Protein Pathway Activation Map of SCC. A Cancer Landscape (CScape) Protein Pathway Activation Map (4 Top left) is shown using population averages of RPMA data from patients with AK and SCC. Higher fold differences in the SCC group are shown in increasing shades of red while higher fold differences in signaling in the AK group are shown in green. Each balloon pin is placed over the protein measured. Magnified views of the AMPK-mTOR pathway (green box, middle top) and RAS-RAF-ERK pathway (red box, middle bottom) are shown to reveal pathway detail. Linked pathway members from each pathway are numbered and the individual protein data are plotted as scatter plots for the statistically significant endpoints.

DISCUSSION

In this study, two independent sample sets of normal appearing skin, AK, non-advanced SCC, and advanced SCC were analyzed using RPMA as a means to interrogate the activation of selected kinase pathways in the progression of cutaneous SCC. Protein microarrays represent a rapidly emerging field and the RPMA format specifically was originated to provide for broad-scale mapping of signaling proteins from microscopic quantities of cells of interest. A direct analysis of the protein signaling architecture generates functional information about the protein pathways compared genomic or RNA expression profiling techniques (22) and can provide key insights into the activation state of key therapeutic targets (23).

While the signalling analysis performed in this study included a broad-scale analysis of the activation/phosphorylation state of key signalling proteins we did not measure the activation state of every protein. Indeed, like any immunoassay, the arrays are limited by the availability of well performing highly specific antibodies. However, based on our initial findings, we expect that even further coverage of the signal transduction machinery will yield new discoveries. We chose to focus our analysis on key signalling hubs known to integrate information about known tumorigenic processes such as inflammation, survival, energy metabolism, growth and differentiation. Furthermore, while signalling can be regulated by a number of post-translational modification driven events (e.g. glycosylation, acetylation, etc.), we chose to measure protein phosphorylation, the principal regulator of signal transduction and the key analyte endpoint for the recording of on-going cellular kinase activity, so that we could generate a direct knowledge snapshot of the on-going signalling cascades within the tumor cells.

The first sample set was used to obtain pilot information and as a means to generate candidate pathway alterations that could be further validated in a second independent sample set with an expanded number of analytes. In study set 2, we confirmed results from study set 1 that showed activation of a number of key proteins involved in MEK-ERK, EGFR, and mTOR in SCC compared to AK, by evaluating an expanded number of upstream and downstream signaling molecules within these pathways (Supplementary Table), as well as identified a number of new drug targets that revealed that SCC is a pathway activation-driven disease.

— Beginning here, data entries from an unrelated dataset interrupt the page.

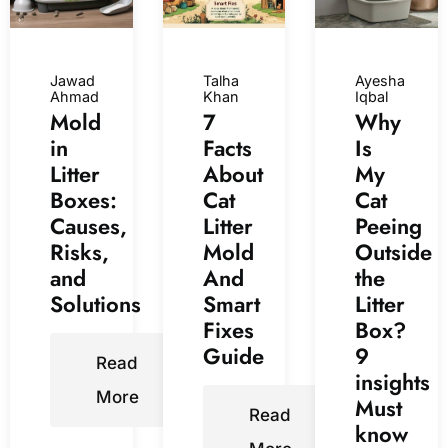
Jawad
Talha
Ayesha
Ahmad
Khan
Iqbal
Mold
7
Why
in
Facts
Is
Litter
About
My
Boxes:
Cat
Cat
Causes,
Litter
Peeing
Risks,
Mold
Outside
and
And
the
Solutions
Smart
Litter
Fixes
Box?
Guide
9
Read
insights
More
Must
Read
know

Our analysis revealed that there are indeed numerous overt pathway activation changes between AK, non-advanced SCC, and advanced SCC. We found systemic activation in advanced and non-advanced SCC compared to AK in many components of the RAS-RAF-ERK and AMPK-AKT-mTOR pathways. The observed increased phosphorylation of both subunits of AMPK in SCC compared to AK may initially appear to be contradictory to the known involvement of AMPK as a suppressor of tumor growth (24, 25). In the current study we observed increased phosphorylation of AMPK α at the Ser485 inhibitory site in SCC compared to normal epidermis. Inhibition at the Ser485 site can result in a downstream increase in mTOR signaling, which was indeed observed in SCCs. Interestingly, we also observed increased phosphorylation of AMPK at Ser108 on the β subunit in SCCs compared to AKs and UIA. Phosphorylation at the Ser108 site is thought to be required for AMPK activation (26) and would lead to downstream inactivation of mTOR. A potential explanation for these contrasting effects, described above, is the possibility that there are compensatory effects where one phosphorylation event activates downstream mTOR signaling and the other inhibits mTOR signaling. Despite these potential compensatory events we found mTOR signaling in SCCs to be highly activated. It must be pointed out that there are other pathways, such as the PI3K/AKT signaling pathway, that can lead directly to activation of mTOR downstream signaling, and these signaling events were indeed found to be elevated in SCC compared to AK.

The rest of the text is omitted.